» **What this task involves**: The pictures stay out; all of the data is to be printed exactly.

» **Dataset content**:
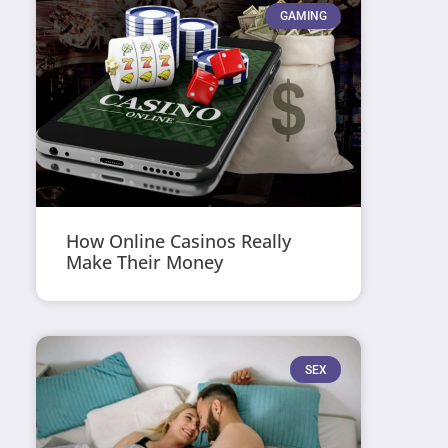
GAMING
How Online Casinos Really
Make Their Money
SEX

» **Reply**:
GAMING
How Online Casinos Really
Make Their Money
SEX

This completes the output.